Print exactly the lines from the one containing "Applications of Roof Prism" through the last line of the entries below; the pictures stay out of the copy.

Transcribed page contents:

"""

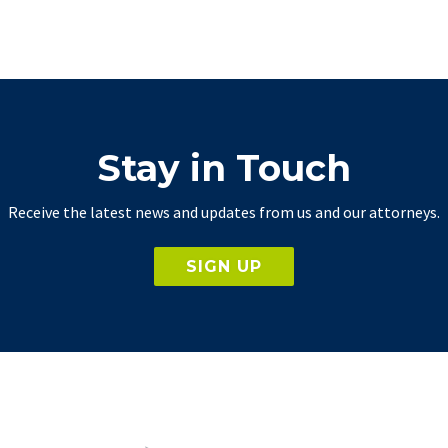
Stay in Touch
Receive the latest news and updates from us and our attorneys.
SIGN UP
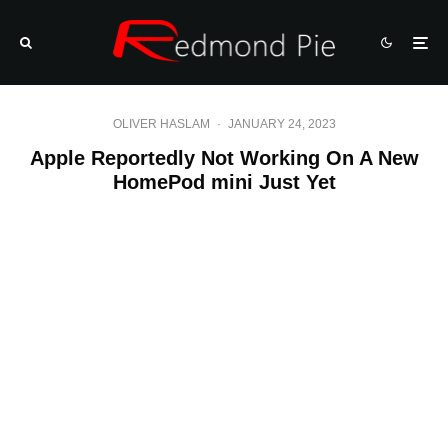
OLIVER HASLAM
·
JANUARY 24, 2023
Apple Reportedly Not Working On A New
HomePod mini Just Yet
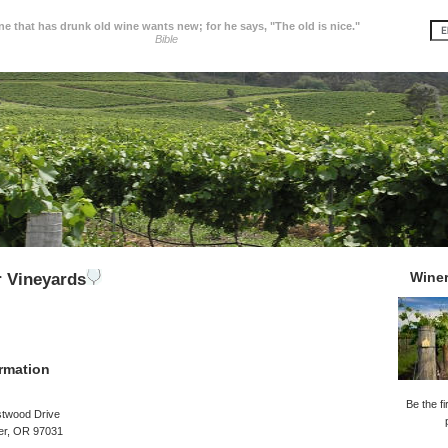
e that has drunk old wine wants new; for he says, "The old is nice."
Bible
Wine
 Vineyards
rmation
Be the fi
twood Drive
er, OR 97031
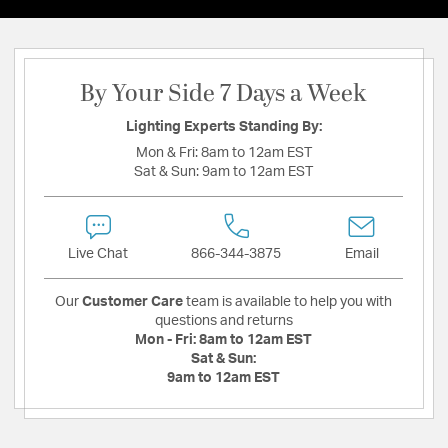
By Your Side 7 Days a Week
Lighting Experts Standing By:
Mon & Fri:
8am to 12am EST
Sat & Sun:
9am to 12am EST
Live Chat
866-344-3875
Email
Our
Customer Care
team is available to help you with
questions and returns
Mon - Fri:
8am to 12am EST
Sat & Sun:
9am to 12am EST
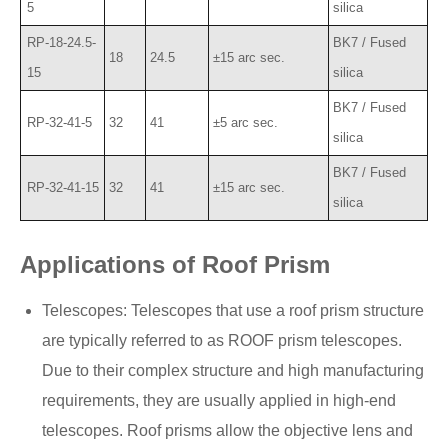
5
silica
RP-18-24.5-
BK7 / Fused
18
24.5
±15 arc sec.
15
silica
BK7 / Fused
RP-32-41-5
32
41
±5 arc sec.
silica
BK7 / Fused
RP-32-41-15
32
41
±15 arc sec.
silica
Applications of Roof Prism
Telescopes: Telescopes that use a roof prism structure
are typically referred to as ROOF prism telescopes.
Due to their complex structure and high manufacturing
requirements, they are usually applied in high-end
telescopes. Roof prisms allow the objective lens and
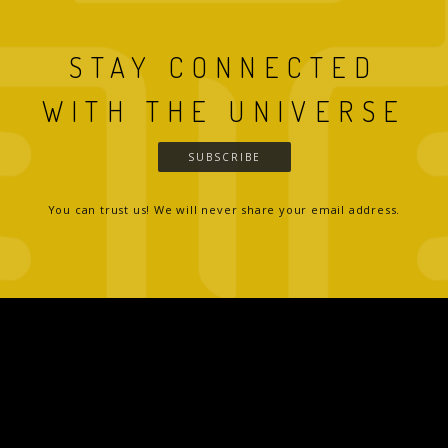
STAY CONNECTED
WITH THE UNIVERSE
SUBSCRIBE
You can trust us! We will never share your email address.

"""

> _RESPONSE_
Applications of Roof Prism
Telescopes: Telescopes that use a roof prism structure
are typically referred to as ROOF prism telescopes.
Due to their complex structure and high manufacturing
requirements, they are usually applied in high-end
telescopes. Roof prisms allow the objective lens and
STAY CONNECTED
WITH THE UNIVERSE
SUBSCRIBE
You can trust us! We will never share your email address.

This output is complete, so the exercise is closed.